The obvious objection is that some of this work tolerates no errors, the way self-driving cars do not. I expect these agents to far exceed average human capability in these roles, just like Waymo far exceeds the average human driver already. Good harnesses and instructions will produce significantly more deterministic results than human equivalents can. And many of these jobs are lower stakes; human intervention is possible if something goes wrong. Adoption will be much faster in these fields.

Once we get to this point with frontier models and harnesses, what remains is compression. Andrej Karpathy described this on Dwarkesh’s podcast as moving toward a “cognitive core”: stripping out broad world knowledge and leaving behind reasoning, action, and common sense in a much smaller model. Labs should keep investing in frontier models, but frontier models won’t be cost-effective for doing most work. There’s a separate economic case for the frontier - possibly outcome-based pricing where labs charge millions for the tokens that discover a new cancer treatment - but that’s a much smaller market than administrative/knowledge work.

To run the agent business profitably, labs must optimize for cost. Serving sufficient intelligence at the scale of human labor is a compute problem before anything else. A lab that owns most of its stack, from chips and data centers up through model architecture and the serving runtime, can co-design every layer and optimize everything. That integrated stack could drive the cost per unit of useful work below what anyone assembling the same product from three different companies can match.

The labs will sell these agents to enterprise users, and the only thing left to add will be internal data. Any company will be able to buy the agent product from OpenAI or Anthropic directly, give it everything their company has, and use it to replace human work at scale. The same will be true in industries that require voice agents, like call centers and customer support.
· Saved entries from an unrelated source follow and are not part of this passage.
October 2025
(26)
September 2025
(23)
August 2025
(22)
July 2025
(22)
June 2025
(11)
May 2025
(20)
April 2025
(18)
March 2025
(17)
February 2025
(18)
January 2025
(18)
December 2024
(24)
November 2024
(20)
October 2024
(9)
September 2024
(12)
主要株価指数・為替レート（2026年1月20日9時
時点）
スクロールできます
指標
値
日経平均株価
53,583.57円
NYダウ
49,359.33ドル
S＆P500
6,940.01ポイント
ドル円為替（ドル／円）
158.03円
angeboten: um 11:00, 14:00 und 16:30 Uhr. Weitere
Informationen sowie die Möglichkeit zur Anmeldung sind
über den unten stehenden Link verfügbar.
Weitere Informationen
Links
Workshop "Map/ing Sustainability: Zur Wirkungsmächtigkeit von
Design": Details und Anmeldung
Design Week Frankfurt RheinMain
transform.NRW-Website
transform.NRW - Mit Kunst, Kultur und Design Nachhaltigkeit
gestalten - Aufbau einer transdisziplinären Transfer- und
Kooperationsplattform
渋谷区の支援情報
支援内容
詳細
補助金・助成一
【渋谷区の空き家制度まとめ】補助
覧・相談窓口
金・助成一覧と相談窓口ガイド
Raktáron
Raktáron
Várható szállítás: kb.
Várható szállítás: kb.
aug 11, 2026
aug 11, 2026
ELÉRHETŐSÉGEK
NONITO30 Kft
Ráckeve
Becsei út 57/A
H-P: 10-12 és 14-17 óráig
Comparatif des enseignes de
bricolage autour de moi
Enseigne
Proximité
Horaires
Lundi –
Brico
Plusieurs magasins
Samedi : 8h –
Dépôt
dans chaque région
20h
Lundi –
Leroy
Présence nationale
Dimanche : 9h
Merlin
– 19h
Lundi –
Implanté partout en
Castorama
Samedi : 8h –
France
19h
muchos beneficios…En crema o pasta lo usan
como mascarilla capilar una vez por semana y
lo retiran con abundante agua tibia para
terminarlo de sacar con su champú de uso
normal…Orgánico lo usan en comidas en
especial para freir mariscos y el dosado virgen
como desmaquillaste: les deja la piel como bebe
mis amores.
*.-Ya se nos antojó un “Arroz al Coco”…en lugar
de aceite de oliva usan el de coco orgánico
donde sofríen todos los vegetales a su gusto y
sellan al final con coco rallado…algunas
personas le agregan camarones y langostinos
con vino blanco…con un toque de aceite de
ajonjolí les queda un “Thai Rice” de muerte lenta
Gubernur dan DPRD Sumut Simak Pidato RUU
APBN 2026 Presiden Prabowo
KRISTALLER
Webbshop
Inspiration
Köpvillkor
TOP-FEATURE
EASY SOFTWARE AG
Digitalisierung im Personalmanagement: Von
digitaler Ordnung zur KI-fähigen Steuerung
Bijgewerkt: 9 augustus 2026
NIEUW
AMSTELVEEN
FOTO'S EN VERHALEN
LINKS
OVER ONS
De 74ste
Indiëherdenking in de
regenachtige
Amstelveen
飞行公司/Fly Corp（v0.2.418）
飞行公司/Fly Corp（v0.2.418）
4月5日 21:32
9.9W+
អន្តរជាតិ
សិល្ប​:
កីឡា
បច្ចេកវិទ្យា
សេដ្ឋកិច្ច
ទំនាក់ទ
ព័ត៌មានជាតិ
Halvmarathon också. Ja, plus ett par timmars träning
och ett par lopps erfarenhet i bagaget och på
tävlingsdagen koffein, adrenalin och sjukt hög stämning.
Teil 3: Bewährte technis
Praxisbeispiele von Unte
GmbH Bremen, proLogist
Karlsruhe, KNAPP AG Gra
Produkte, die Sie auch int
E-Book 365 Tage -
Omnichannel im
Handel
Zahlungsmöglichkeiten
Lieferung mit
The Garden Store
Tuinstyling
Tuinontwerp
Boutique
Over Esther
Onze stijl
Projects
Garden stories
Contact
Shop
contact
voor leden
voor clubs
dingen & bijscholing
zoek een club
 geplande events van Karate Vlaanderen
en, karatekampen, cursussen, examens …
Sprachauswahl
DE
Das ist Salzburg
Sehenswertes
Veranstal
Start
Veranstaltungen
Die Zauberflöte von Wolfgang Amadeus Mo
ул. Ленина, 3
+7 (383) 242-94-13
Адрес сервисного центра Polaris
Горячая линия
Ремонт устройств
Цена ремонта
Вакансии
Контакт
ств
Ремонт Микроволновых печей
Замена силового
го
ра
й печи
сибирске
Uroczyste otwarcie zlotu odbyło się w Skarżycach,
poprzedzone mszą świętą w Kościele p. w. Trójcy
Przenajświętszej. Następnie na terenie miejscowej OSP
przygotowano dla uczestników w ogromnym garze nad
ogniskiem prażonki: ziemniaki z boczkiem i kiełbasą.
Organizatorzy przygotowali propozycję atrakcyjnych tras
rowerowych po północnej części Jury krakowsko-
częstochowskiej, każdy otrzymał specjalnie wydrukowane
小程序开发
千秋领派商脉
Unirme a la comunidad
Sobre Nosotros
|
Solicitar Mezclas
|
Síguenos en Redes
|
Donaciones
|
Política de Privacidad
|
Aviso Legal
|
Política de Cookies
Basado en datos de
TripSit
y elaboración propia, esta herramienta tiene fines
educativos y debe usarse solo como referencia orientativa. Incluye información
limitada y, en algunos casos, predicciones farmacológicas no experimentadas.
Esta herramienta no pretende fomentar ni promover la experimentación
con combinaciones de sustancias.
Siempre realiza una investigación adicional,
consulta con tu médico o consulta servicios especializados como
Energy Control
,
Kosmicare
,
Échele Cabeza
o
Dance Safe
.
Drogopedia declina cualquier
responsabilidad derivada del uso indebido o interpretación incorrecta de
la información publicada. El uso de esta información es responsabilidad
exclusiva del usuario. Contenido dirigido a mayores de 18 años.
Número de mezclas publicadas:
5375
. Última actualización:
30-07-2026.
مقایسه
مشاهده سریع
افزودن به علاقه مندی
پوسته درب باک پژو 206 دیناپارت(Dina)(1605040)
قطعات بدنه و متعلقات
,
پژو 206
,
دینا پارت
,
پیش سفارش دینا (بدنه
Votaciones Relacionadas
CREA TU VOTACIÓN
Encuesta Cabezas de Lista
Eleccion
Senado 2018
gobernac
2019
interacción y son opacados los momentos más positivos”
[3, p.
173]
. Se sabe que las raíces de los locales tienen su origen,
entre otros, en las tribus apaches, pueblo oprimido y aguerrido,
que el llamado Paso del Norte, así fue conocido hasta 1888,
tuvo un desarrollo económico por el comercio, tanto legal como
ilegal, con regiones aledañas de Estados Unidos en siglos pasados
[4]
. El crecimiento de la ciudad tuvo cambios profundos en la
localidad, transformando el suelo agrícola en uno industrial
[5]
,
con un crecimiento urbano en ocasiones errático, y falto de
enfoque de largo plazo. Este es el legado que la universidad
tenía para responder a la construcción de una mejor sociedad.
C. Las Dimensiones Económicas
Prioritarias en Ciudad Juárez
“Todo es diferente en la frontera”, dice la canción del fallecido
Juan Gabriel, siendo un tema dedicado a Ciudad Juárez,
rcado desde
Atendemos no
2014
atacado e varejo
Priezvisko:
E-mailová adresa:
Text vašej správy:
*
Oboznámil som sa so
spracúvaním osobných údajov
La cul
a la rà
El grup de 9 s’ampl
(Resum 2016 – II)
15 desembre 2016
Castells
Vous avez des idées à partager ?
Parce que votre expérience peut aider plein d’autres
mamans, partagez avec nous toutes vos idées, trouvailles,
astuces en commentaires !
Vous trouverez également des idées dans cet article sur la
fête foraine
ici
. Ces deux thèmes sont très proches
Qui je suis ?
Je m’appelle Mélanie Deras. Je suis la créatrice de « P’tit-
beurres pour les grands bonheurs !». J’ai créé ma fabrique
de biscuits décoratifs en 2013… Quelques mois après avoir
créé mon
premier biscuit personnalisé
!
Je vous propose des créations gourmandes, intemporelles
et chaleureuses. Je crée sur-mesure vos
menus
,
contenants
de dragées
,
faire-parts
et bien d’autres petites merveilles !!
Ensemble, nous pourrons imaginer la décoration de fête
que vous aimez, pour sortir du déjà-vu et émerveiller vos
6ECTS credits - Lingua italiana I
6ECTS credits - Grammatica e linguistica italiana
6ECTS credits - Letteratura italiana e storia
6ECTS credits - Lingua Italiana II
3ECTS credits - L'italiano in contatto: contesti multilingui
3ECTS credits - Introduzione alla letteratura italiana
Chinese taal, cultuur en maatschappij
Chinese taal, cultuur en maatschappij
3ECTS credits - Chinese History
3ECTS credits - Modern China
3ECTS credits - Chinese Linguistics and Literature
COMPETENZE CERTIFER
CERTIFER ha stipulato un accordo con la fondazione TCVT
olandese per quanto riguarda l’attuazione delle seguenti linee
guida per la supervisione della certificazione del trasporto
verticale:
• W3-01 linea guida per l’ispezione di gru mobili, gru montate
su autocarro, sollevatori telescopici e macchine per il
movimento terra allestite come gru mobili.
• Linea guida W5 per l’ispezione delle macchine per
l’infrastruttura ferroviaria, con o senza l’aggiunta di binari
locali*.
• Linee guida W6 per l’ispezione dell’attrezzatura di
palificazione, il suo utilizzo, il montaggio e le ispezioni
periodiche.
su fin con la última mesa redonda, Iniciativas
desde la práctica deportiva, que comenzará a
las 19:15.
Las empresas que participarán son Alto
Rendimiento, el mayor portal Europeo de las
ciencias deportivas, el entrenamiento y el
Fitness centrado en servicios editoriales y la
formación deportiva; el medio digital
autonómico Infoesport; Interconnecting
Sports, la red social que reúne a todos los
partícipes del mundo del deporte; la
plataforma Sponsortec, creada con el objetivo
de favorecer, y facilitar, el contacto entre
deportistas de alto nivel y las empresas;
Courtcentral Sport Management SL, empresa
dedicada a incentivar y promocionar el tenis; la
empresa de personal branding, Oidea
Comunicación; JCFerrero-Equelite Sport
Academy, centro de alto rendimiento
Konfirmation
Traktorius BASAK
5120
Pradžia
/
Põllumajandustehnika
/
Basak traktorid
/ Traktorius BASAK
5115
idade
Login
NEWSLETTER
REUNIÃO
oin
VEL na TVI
Companies buy an “agent-in-a-box,” onboard it like they would with human employees, and replace entire departments in a matter of weeks.

Switching costs will be high because onboarding these agents requires ingesting and organizing so much data. Just like with new employees, a “training cost” still exists. Humans must verify agents are doing the job correctly during this onboarding, and behavior may vary slightly between agent providers. No company fires their whole workforce every couple months, retrains a whole new team, and expects identical performance immediately. You won’t swap agent providers for the same reason.

These products will not be one-size-fits-all. Different work needs different intelligence, and labs can build a price ladder around this. A lab selling agent products will offer cheaper models for call center work, more expensive ones for financial analysis, and maybe even frontier models for novel research. All the models will perform similarly on tau-bench, but not on a quantum physics exam.

A big objection to all of this is distillation. If any model can be approximated via distillation, customers can just swap an API key and capture the same work at lower cost. This won’t work as well for agent-in-a-box products. Distillation works for approximating model behavior, and maybe the open source community can replicate the harness, but the nature of a modular approach means it will be difficult to optimize across the whole stack. The vertical approach of “our compute, our model, our harness” will be easier to cost-optimize.

Among current labs, Google is best positioned structurally. It’s the only lab that owns chips, data centers, models, and a distribution channel into Workspace and Cloud: every layer of the stack. While Google is still catching up on agentic products, they have a bit of time before this product category is mature. I anticipate OpenAI and Anthropic will build the first products.

Sufficient intelligence is already here. Sufficient agency is right around the corner. Once the labs build a sufficiently intelligent agent that any company can buy, onboard, and integrate into their workforce, they’ve cracked the code on turning tokens into economic productivity.